I don’t know exactly how old this is, maybe only ten years, this park’s only been around for ten years, so we had nothing up until then suddenly parks were developing all over Scotland.

A lot of people had to fight to get what they wanted, the street skaters like me. Guys that were in the scene were a lot older, they all wanted transition, they all wanted poles, they all wanted ramps, but it was more about what the younger kids wanted because everybody was developing more street skills, and that’s really what all these guys here are doing, that’s what they’re into, a bit of everything, but all those older guys were wanting it a certain way and we were like, “it’s not for us it’s for the younger generation coming through and us”. It was a bit selfish for them to say I want all this and that because they kind of parks were all over anyway, they all ready had a good few.

Livingston was the main one near Edinburgh, everybody loves, people come from all over the world, all the pros and different people from Europe, who love that style of bowl and ramp parks. This one was for the modern age, it was a big fight to get it the way we wanted it. It wasn’t perfect, there’s still a lot of things that aren’t right, but we had to try and please people. It wasn’t thought through as perfect as it could have been, but it’s the best we could’ve hoped for.

It’s good though, it’s brought on a lot of the talent, a lot of younger guys, and they all come here it’s a place they come every day, because they can’t get out on the streets and stuff, it used to be that we just skated on the streets, there was nothing we just skated all over, found things in town. Chased by police, chased by gangs, before the days of mobile phones, people just had to meet up on the street, a certain time, a certain spot or outside a certain phonebox, if you didn’t meet the people, that was you, skating yourself until, you bumped into people. Mobiles, phoning people, “where are you” “what we doing”? none of that back then.

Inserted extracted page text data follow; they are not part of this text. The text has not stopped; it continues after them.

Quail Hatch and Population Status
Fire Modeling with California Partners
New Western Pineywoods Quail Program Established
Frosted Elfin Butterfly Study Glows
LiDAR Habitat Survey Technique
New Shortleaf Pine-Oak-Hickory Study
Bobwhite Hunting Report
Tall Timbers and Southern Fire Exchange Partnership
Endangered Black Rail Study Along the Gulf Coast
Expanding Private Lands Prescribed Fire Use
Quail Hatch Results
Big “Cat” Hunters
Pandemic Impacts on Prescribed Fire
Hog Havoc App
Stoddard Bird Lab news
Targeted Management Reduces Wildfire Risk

I’ve got friends who work in skateboarding in America, people I know who are professionals, they see your stuff on Instagram, follow you, like your pictures and videos it’s good to stay interactive. You can see what they’re doing halfway across the world, it keeps you more connected, but at the same time, you’re never away from it, even though you’re still skating, you’re still using your phone. It’s addictive. It’s my life, I’ve been doing it for 30 years.

It was Back to the Future, Marty McFly from Back to the Future (BTTF) in 1985 that got me into it. I had a mate down the street from me who had a wee rubber banana board from the 70’s, the tiny skinny things, he just sort of messed about on that, I tried to go down hills on my bum, I never really took it seriously, but then Back to the Future come out and everybody had the big boards, and everybody was like wow, look at the these big boards from the 80’s, let’s get into this. Me and my mate started kicking about Blantyre where I stayed, met some older guys who showed me the first Smasher magazine, and I got into the proper skate culture, got a couple of videos from one of my mates, which we used to copy off each other using VCR’s. Watching tapes, reading magazines. That’s how we all got inspired.

There was no step by step instructions on You Tube, or how to do tricks, you had to learn yourself. I’ve got the scars to prove it, snapped my arm before my boy was born, funny thing was it was from a flatground trick I always do, we used to go up the cash and carry years ago, where I met my wife, we used to skate out there at night, cos it was undercover. It was dead icy, near Christmas time so it was a really cold night, and I was doing everything perfect, turned round to do my last trick before home, and slid out on the ground and my arm went the wrong way, snapped completely. Rushed me into hospital, operated on me the next day. That’s the worst I’ve had in all that time.

I snapped my ankle when I was a wee guy first starting at 12/13. You’ve got to remember we used to build the ramps out of wood, jump ramps just to try and get air. People would just get wood and make things themselves, I suppose people were a lot more pro active that way.